=== What is needed ===
Only one stretch of the data below should be repeated: the lines from the line containing "6)выполнить" through the line containing "методики беремо куб.", inclusive, exactly as they are.

=== Saved data entries ===
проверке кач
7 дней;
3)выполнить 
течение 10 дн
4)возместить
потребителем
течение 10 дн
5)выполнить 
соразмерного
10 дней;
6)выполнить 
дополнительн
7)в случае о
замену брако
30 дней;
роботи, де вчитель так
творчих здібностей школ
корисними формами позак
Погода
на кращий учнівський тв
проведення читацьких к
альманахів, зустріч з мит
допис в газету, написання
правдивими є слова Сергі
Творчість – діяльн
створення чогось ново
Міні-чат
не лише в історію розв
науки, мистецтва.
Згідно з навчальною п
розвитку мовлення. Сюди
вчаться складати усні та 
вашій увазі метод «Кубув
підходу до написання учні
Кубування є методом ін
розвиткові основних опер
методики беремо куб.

---

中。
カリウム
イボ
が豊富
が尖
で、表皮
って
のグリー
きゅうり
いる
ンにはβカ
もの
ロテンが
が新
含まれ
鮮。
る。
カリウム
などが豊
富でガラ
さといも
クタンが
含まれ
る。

=== Result of this exercise ===
6)выполнить 
дополнительн
7)в случае о
замену брако
30 дней;
роботи, де вчитель так
творчих здібностей школ
корисними формами позак
Погода
на кращий учнівський тв
проведення читацьких к
альманахів, зустріч з мит
допис в газету, написання
правдивими є слова Сергі
Творчість – діяльн
створення чогось ново
Міні-чат
не лише в історію розв
науки, мистецтва.
Згідно з навчальною п
розвитку мовлення. Сюди
вчаться складати усні та 
вашій увазі метод «Кубув
підходу до написання учні
Кубування є методом ін
розвиткові основних опер
методики беремо куб.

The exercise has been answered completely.